The panels 380-1 , 380-2, 380-3 show three examples of the geometry of the heat mirror structure 380. The heat mirror structure 380 comprises one or more channels with at least two openings on each side. One of the openings is arranged to at least partially enclose the radiative cooling portion 380. The other of the openings is, when mounted on the cooling container 300, arranged to face the sky, in the zenith direction or towards the clear part of the sky.

In some implementations, the heat mirror structure 380 comprises a frustum or a truncated structure. For example, the first panel 380-1 shows a heat mirror structure 380-1 in the form of a truncated pyramidal structure or a trapezoidal prism. For another example, the second panel 380-2 shows a heat mirror structure 380-2 in the form of a truncated cone with the two truncated planes, top and bottom or a truncated paraboloid surface.

The first panel 380-1 shows that the heat mirror structure 380-1 comprises four pieces of the heat mirror 381-1 , forming side surfaces of a trapezoidal prism. The side of the heat mirror 380-1 towards the smaller opening or the smaller truncated plane, is connected to the insertion structure 382. When installed on the cooling container 300 or the top structure 320, the external surface 340-1 of the radiative cooling portion 340 is exposed through the smaller opening of the truncated planes.

The second panel 380-2 shows that the heat mirror 381-2 comprises a truncated cone shape or a truncated paraboloid shape. The side of the heat mirror 381-2 with the smaller opening comprises the insertion structure 382 to be attached to the top structure 320 via the insertion groove 323. When installed on the top structure 320, the external surface 340-1 of the radiative cooling portion 340 coincides with the plane of the smaller opening. In some implementations, when the heat mirror 381 comprises a truncated paraboloid shape, the external surface 340-1 traverses the foci of the parabola such that the emission from the radiative cooling portion 340 is emitted normal to the external surface 340-1 . The side of the heat mirror 380 towards the smaller opening or the smaller truncated plane, is connected to the insertion structure 382.

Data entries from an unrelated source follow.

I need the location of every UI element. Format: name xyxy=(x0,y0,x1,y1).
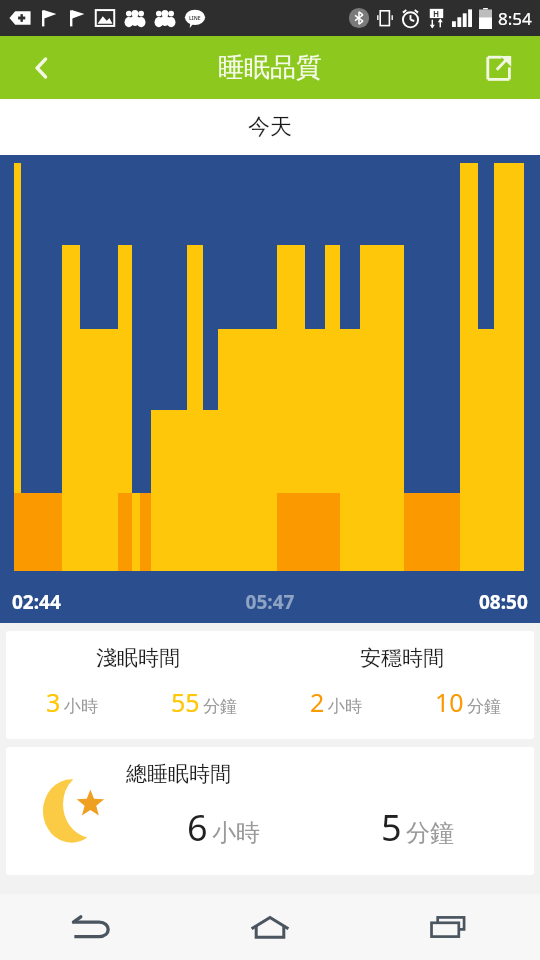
staticText: 55 xyxy=(171,685,200,719)
staticText: 2 xyxy=(310,685,325,719)
button[interactable]: Home xyxy=(180,894,360,960)
staticText: 10 xyxy=(435,685,464,719)
staticText: LINE xyxy=(189,15,201,22)
staticText: 睡眠品質 xyxy=(218,51,322,84)
staticText: 3 xyxy=(46,685,61,719)
button[interactable]: Recent apps xyxy=(360,894,540,960)
staticText: 08:50 xyxy=(479,589,528,615)
staticText: 淺眠時間 xyxy=(96,645,180,671)
staticText: 小時 xyxy=(212,818,260,848)
staticText: 分鐘 xyxy=(406,818,454,848)
staticText: 今天 xyxy=(248,113,292,141)
staticText: 總睡眠時間 xyxy=(126,761,231,787)
button[interactable]: Back xyxy=(0,894,180,960)
staticText: H xyxy=(433,8,440,19)
staticText: 8:54 xyxy=(498,7,532,30)
button[interactable]: 淺眠時間 xyxy=(6,631,534,739)
staticText: 05:47 xyxy=(61,589,479,615)
button[interactable]: 總睡眠時間 xyxy=(6,747,534,875)
staticText: 6 xyxy=(187,803,208,852)
staticText: 小時 xyxy=(328,696,362,717)
staticText: 5 xyxy=(381,803,402,852)
staticText: 分鐘 xyxy=(467,696,501,717)
button[interactable]: Share xyxy=(456,36,540,99)
staticText: 小時 xyxy=(64,696,98,717)
staticText: 安穩時間 xyxy=(360,645,444,671)
button[interactable]: Back xyxy=(0,36,84,99)
staticText: 02:44 xyxy=(12,589,61,615)
staticText: 分鐘 xyxy=(203,696,237,717)
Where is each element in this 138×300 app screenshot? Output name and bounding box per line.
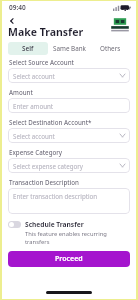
button[interactable]: Others	[91, 42, 130, 55]
staticText: Select account	[13, 132, 55, 140]
button[interactable]: Enter transaction description	[8, 188, 130, 214]
staticText: Select Destination Account*	[9, 118, 92, 126]
button[interactable]: Self	[8, 42, 48, 55]
staticText: Amount	[9, 88, 33, 96]
button[interactable]: Select account	[8, 128, 130, 143]
staticText: Enter transaction description	[13, 192, 98, 200]
staticText: Transaction Description	[9, 178, 79, 186]
staticText: Select expense category	[13, 162, 84, 170]
button[interactable]: Select account	[8, 68, 130, 83]
staticText: This feature enables recurring transfers	[25, 230, 130, 245]
staticText: Enter amount	[13, 102, 54, 109]
staticText: Select account	[13, 72, 55, 80]
staticText: Make Transfer	[8, 25, 84, 39]
button[interactable]: Proceed	[8, 251, 130, 267]
button[interactable]: Same Bank	[50, 42, 89, 55]
button[interactable]: Select expense category	[8, 158, 130, 173]
staticText: Others	[100, 44, 121, 53]
button[interactable]: Enter amount	[8, 98, 130, 113]
button[interactable]: Bank logo	[109, 16, 131, 38]
staticText: Same Bank	[53, 44, 86, 53]
staticText: 09:40	[9, 3, 26, 12]
staticText: Expense Category	[9, 148, 63, 156]
staticText: Select Source Account	[9, 58, 74, 66]
other: Schedule Transfer toggle	[8, 221, 21, 228]
button[interactable]: Schedule Transfer toggle	[8, 220, 130, 245]
staticText: Schedule Transfer	[25, 220, 84, 229]
button[interactable]: Back	[6, 15, 18, 27]
staticText: Proceed	[55, 254, 83, 264]
staticText: Self	[22, 44, 34, 53]
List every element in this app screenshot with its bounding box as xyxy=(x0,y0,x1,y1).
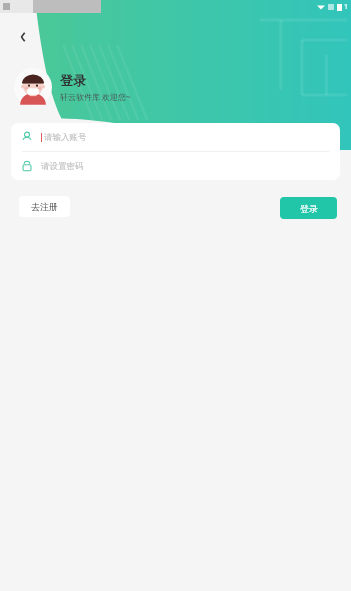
staticText: 去注册 xyxy=(31,201,58,212)
staticText: 登录 xyxy=(300,203,318,214)
button[interactable]: Back xyxy=(10,24,36,50)
button[interactable]: 请设置密码 xyxy=(11,152,340,180)
button[interactable]: 去注册 xyxy=(19,196,70,217)
button[interactable]: 登录 xyxy=(280,197,337,219)
staticText: 请设置密码 xyxy=(41,161,84,172)
staticText: 请输入账号 xyxy=(44,132,87,143)
button[interactable]: 请输入账号 xyxy=(11,123,340,151)
staticText: 登录 xyxy=(60,72,86,88)
staticText: 轩云软件库 欢迎您~ xyxy=(60,91,131,102)
staticText: 1 xyxy=(344,2,349,12)
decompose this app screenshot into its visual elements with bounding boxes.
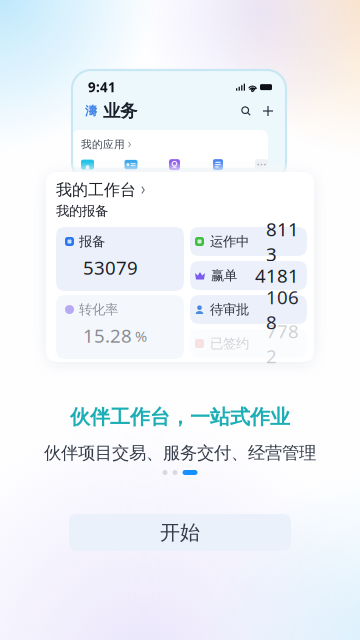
staticText: 待审批	[210, 301, 249, 318]
staticText: 我的报备	[56, 203, 108, 219]
staticText: 伙伴工作台，一站式作业	[70, 405, 290, 429]
staticText: 我的应用	[81, 138, 125, 151]
staticText: 濤	[85, 104, 97, 118]
button[interactable]: 转化率	[56, 295, 184, 359]
staticText: 我的工作台	[56, 180, 136, 200]
button[interactable]: 开始	[69, 514, 291, 551]
staticText: 8113	[266, 217, 299, 266]
staticText: 1068	[266, 285, 299, 334]
staticText: 业务	[103, 100, 137, 122]
button[interactable]: 运作中	[190, 227, 307, 256]
staticText: 报备	[79, 233, 105, 250]
button[interactable]: 待审批	[190, 295, 307, 324]
staticText: 赢单	[211, 267, 237, 284]
button[interactable]: 我的工作台	[56, 183, 145, 197]
staticText: 运作中	[210, 233, 249, 250]
staticText: 53079	[83, 255, 138, 280]
staticText: 7782	[266, 319, 299, 368]
button[interactable]: 赢单	[190, 261, 307, 290]
staticText: 伙伴项目交易、服务交付、经营管理	[44, 442, 316, 464]
staticText: %	[135, 326, 147, 346]
button[interactable]: 报备	[56, 227, 184, 291]
staticText: 4181	[255, 263, 299, 288]
staticText: 已签约	[210, 335, 249, 352]
button[interactable]: 已签约	[190, 329, 307, 358]
staticText: 15.28	[83, 323, 132, 348]
staticText: 转化率	[79, 301, 118, 318]
staticText: 开始	[160, 520, 200, 545]
staticText: 9:41	[88, 78, 116, 96]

In some implementations, as shown in the third panel 380-3, the heat mirror structure 380-3 comprises a plurality of walls of heat mirror 381-3 and grid structure 384 included within the plurality of walls. The grid structure 384 comprises a plurality of planes arranged to intersect with each other, dividing the space within the four parallel walls of the heat mirror 381 into a plurality of elongated channels. The planes of the grid structure also comprises low emissivity material or the same material as the heat mirror 381-3.

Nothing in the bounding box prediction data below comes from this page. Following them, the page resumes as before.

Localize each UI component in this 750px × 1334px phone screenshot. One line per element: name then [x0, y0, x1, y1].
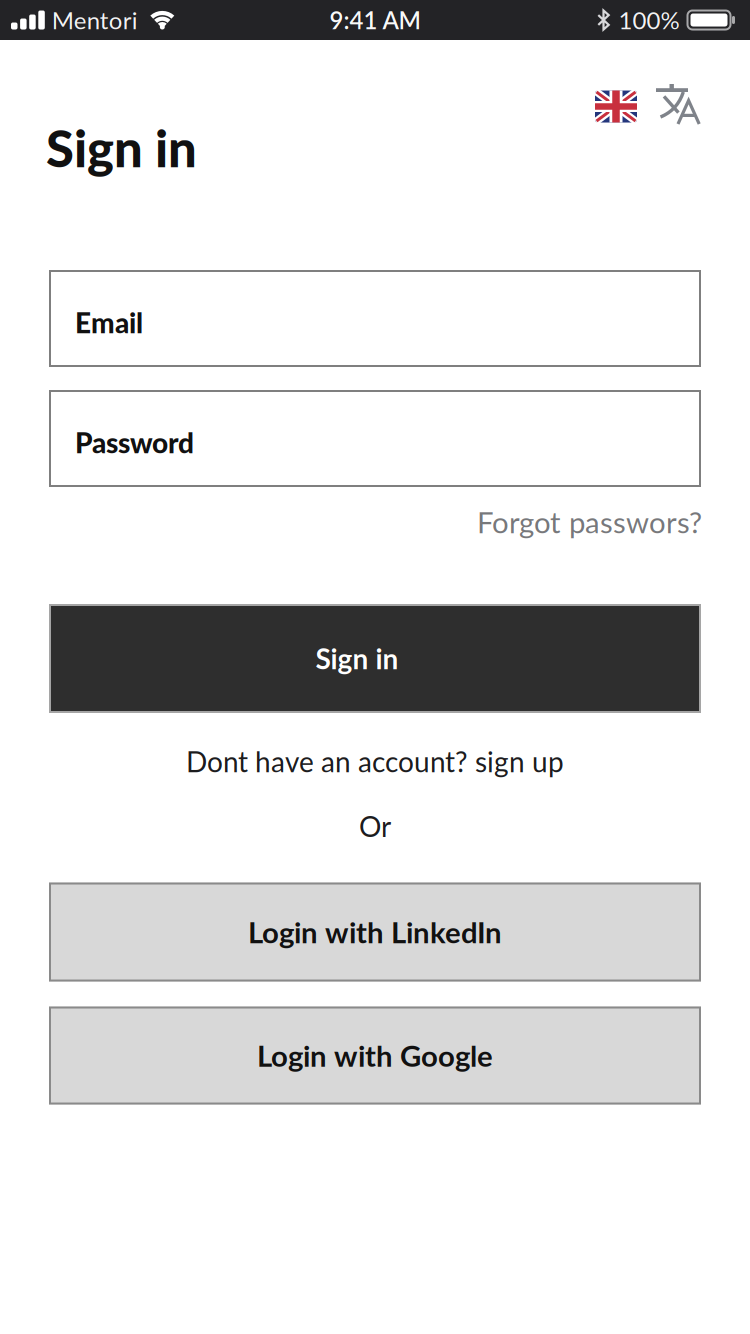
staticText: 100% — [618, 6, 680, 34]
button[interactable]: Translate — [656, 84, 700, 125]
button[interactable]: Login with Google — [49, 1006, 701, 1104]
staticText: Mentori — [52, 6, 138, 34]
button[interactable]: Email — [49, 270, 701, 367]
staticText: Password — [75, 426, 194, 459]
button[interactable]: Login with LinkedIn — [49, 882, 701, 982]
staticText: Login with Google — [257, 1038, 493, 1073]
staticText: Dont have an account? sign up — [186, 745, 564, 778]
button[interactable]: Password — [49, 390, 701, 487]
staticText: Login with LinkedIn — [248, 915, 502, 949]
staticText: Email — [75, 306, 143, 339]
button[interactable]: Forgot passwors? — [477, 505, 702, 539]
button[interactable]: Language: English — [595, 88, 637, 120]
button[interactable]: Dont have an account? sign up — [186, 745, 564, 778]
staticText: 9:41 AM — [330, 6, 420, 34]
staticText: Sign in — [46, 118, 197, 177]
staticText: Or — [359, 810, 391, 843]
button[interactable]: Sign in — [49, 604, 701, 713]
staticText: Sign in — [316, 642, 398, 675]
staticText: Forgot passwors? — [477, 505, 702, 539]
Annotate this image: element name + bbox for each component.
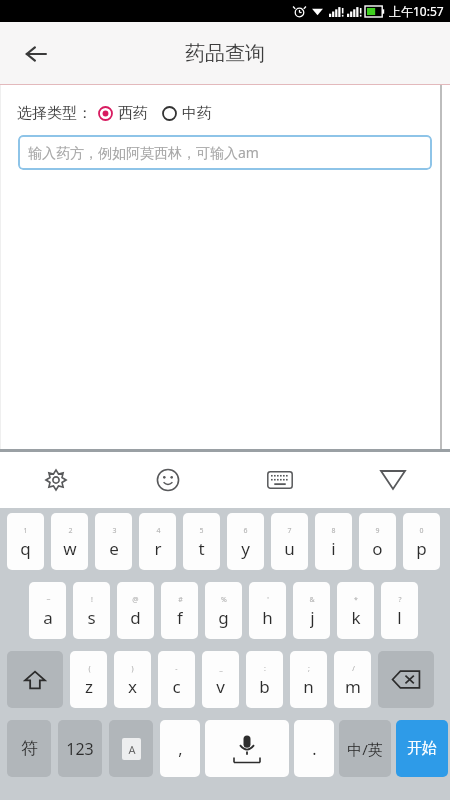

For example, the heat mirror structure 380-3 in the third panel 380-3 comprises four walls and the grid structure 384 comprises a plurality of planes, each plane being parallel to two of the walls, dividing the space within the walls into a plurality of cuboid shape channels.

The insertion structure 382, is disposed around the opening arranged to expose the radiative cooling portion 340 when mounted on the cooling container 300.

In some implementations, when the heat mirror structure 380 is mounted on the cooling container 300, the convective cover 360 may be placed on the top opening of the heat mirror structure 380, opposite the bottom opening near the radiative cooling portion 340.

As discussed in FIG. 3b, when the convective cover 360 comprises a material of low mechanical stability such as low density polyethylene film, the spacer 362 may be disposed to provide extra mechanical support. In the heat mirror structure in the third panel 380-3, the grid structure 384 corresponds to the spacer 362 in the description of FIG. 3b. The height of the planes of the grid structure 384 may be configured to direct the emission from the radiative cooling portion 340 towards the zenith or into a predetermined solid angle around the zenith direction and to reflect the downwelling outside that solid angle.

The embodiments of the invention shown in the drawings and described above are exemplary embodiments only and are not intended to limit the scope of the invention, which is defined by the claims hereafter. It is intended that any combination of non-mutually exclusive features described herein are within the scope of the present invention.